2. Pull in the base data for the last 14 days:

     A <- sql_query_last_14_days
     ## this assignment only needs to be ran once, thus will comment it out after the 
     ## first go around

     B <- saved RData file
     ## this will not be used in the first run of the process, but will be used for the 
     ## second run and every subsequent run

3. Loop to check for table loading and query data:

    while True:
        for each table in tables_list:
            if table_is_loaded(table):
                if is_monday():
                    query_and_append_data_for_monday(table)
                else:
                    query_and_append_data(table)
                break
            else:
                wait_for_table_loading()

4. Data Manipulation

5. Export the updated dataset to CSV.

6. Save the dataset to an .RData file.



Solution

    1. Initialize a process with now <- Sys.time() and prevtime <- now - 14*86400 (two weeks ago), query all data that is timestamped between those two times. (Realistically, if you run this as a script, it will be milliseconds between when you define now and when the query hits, so it should effectively be "all newer data". Once you get this data, save (saveRDS(list(dat = querydat, time = now), format(now, format="%Y%m%d.rds")) or similar.
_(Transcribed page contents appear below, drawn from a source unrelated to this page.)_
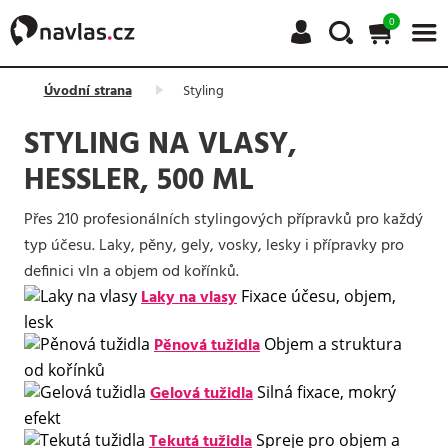
0
Úvodní strana
Styling
STYLING NA VLASY,
HESSLER, 500 ML
Přes 210 profesionálních stylingových přípravků pro každý
typ účesu. Laky, pěny, gely, vosky, lesky i přípravky pro
definici vln a objem od kořínků.
Laky na vlasy
Fixace účesu, objem,
lesk
Pěnová tužidla
Objem a struktura
od kořínků
Gelová tužidla
Silná fixace, mokrý
efekt
Tekutá tužidla
Spreje pro objem a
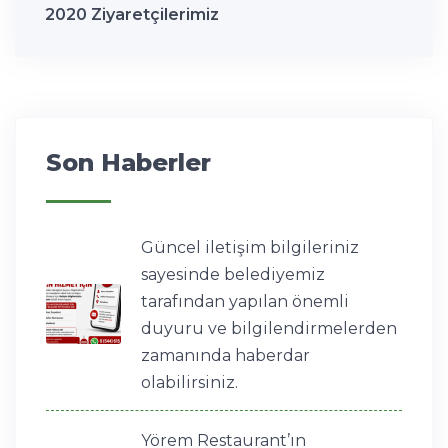
2020 Ziyaretçilerimiz
Son Haberler
Güncel iletişim bilgileriniz
sayesinde belediyemiz
tarafından yapılan önemli
duyuru ve bilgilendirmelerden
zamanında haberdar
olabilirsiniz.
Yörem Restaurant’ın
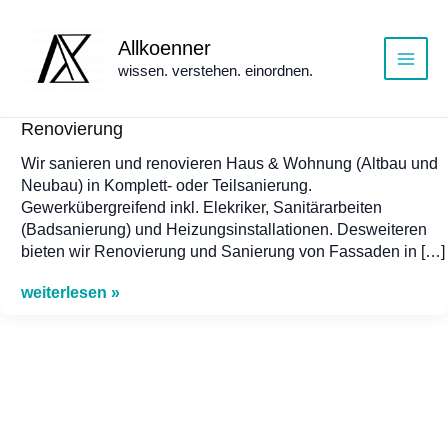
Zum
Inhalt
Allkoenner
springen
wissen. verstehen. einordnen.
Main
Menu
Renovierung
Wir sanieren und renovieren Haus & Wohnung (Altbau und
Neubau) in Komplett- oder Teilsanierung.
Gewerkübergreifend inkl. Elekriker, Sanitärarbeiten
(Badsanierung) und Heizungsinstallationen. Desweiteren
bieten wir Renovierung und Sanierung von Fassaden in […]
Renovierung
weiterlesen »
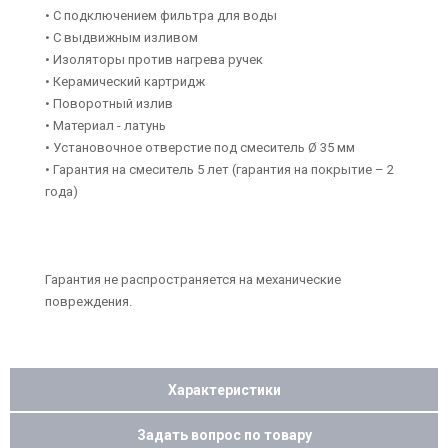
• С подключением фильтра для воды
• С выдвижным изливом
• Изоляторы против нагрева ручек
• Керамический картридж
• Поворотный излив
• Материал - латунь
• Установочное отверстие под смеситель Ø 35 мм
• Гарантия на смеситель 5 лет (гарантия на покрытие – 2
года)
Гарантия не распространяется на механические
повреждения.
Характеристики
Задать вопрос по товару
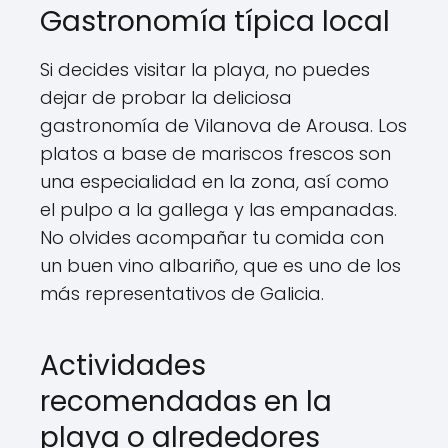
Gastronomía típica local
Si decides visitar la playa, no puedes
dejar de probar la deliciosa
gastronomía de Vilanova de Arousa. Los
platos a base de mariscos frescos son
una especialidad en la zona, así como
el pulpo a la gallega y las empanadas.
No olvides acompañar tu comida con
un buen vino albariño, que es uno de los
más representativos de Galicia.
Actividades
recomendadas en la
playa o alrededores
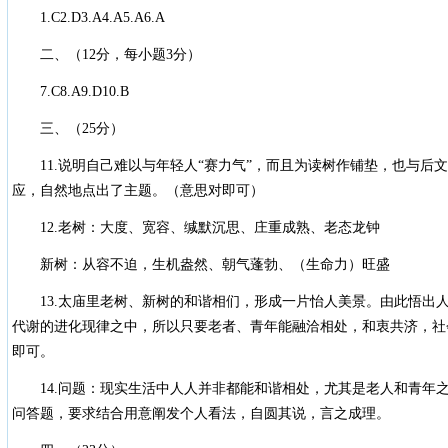
1.C2.D3.A4.A5.A6.A
二、（12分，每小题3分）
7.C8.A9.D10.B
三、（25分）
11.说明自己难以与年轻人“赛力气”，而且为读树作铺垫，也与后
应，自然地点出了主题。（意思对即可）
12.老树：大度、宽容、缄默沉思、庄重成熟、老态龙钟
新树：从容不迫，生机盎然、朝气蓬勃、（生命力）旺盛
13.太庙里老树、新树的和谐相们，形成一片怡人美景。由此悟出
代谢的进化现律之中，所以只要老者、青年能融洽相处，和衷共济，社
即可。
14.问题：现实生活中人人并非都能和谐相处，尤其是老人和青年之
问答题，要求结合用意阐发个人看法，自圆其说，言之成理。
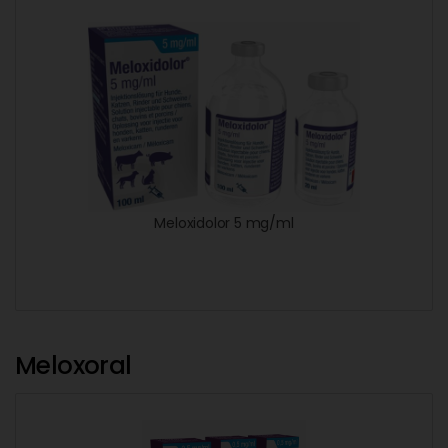
Meloxidolor 5 mg/ml
Meloxoral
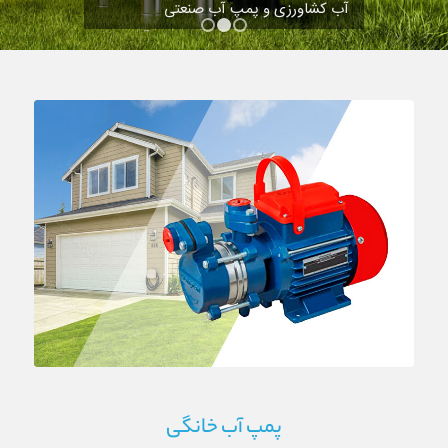
آب کشاورزی و پمپ‌ آب صنعتی
۱
۲
۳
پمپ آب خانگی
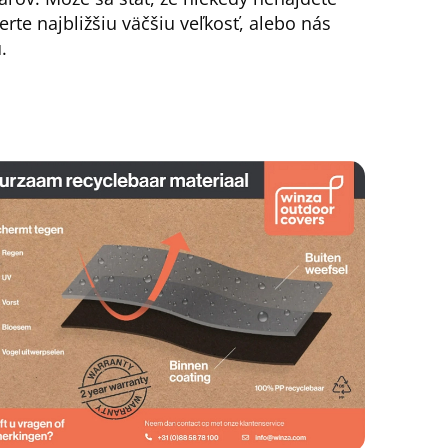
erte najbližšiu väčšiu veľkosť, alebo nás
.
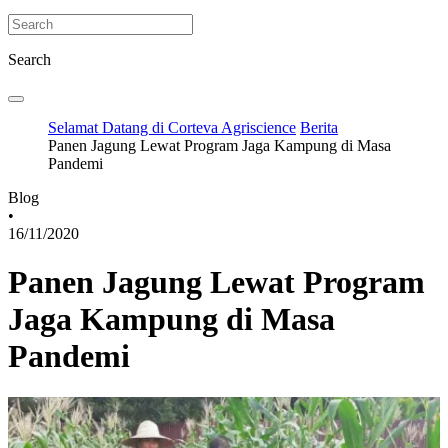
Search
Selamat Datang di Corteva Agriscience
Berita
Panen Jagung Lewat Program Jaga Kampung di Masa
Pandemi
Blog
•
16/11/2020
Panen Jagung Lewat Program
Jaga Kampung di Masa
Pandemi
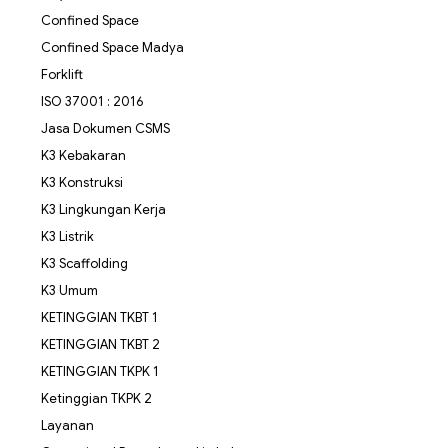
Confined Space
Confined Space Madya
Forklift
ISO 37001 : 2016
Jasa Dokumen CSMS
K3 Kebakaran
K3 Konstruksi
K3 Lingkungan Kerja
K3 Listrik
K3 Scaffolding
K3 Umum
KETINGGIAN TKBT 1
KETINGGIAN TKBT 2
KETINGGIAN TKPK 1
Ketinggian TKPK 2
Layanan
    2. When you start up the next day, pull the previous day's .rds file (e.g., yest <- readRDS("20240402.rds")), use prevtime <- yest$time and now <- Sys.time() and run your query again. When this occurs on a Monday, it will naturally query for all weekend, since the last saved .rds file should be from the previous Friday. (Also, if you happen to skip a day due to holiday or vacation or "oops" or something else, the next query will automatically include where you left off.)

    3. With that data, process the data how you need to. Depending on the size of the data and the complexity of your computations on it, I generally prefer to save the "raw" (immediately post-query) data; I do this because if anything in my processing changes, I don't need to re-download raw data to be able to start over on the computation. If the computation is "expensive" and the size is not prohibitive, consider storing both the raw data and the post-calc data into the .rds file (or a separate .rds file) to reduce the required effort "tomorrow".

    File format is mostly preference. I prefer .rds over .rda since I don't like load(.) creating multiple objects in my environment, and I really like keeping the raw data and its relevant timestamp in the same place. If you need to export as CSV (e.g., for some external non-R process) then that's fine, otherwise I tend to know use CSV when I'm in a hurry, the data is not large, and I expect to need to look at the raw data manually and/or with Excel. If I am "deploying" data data for some web service/endpoint/shiny-app, then I often use .parquet files for the tabular lazy-access, compression, efficiency, and near-.rds speed, much faster than CSV and much more "large-data"-friendly.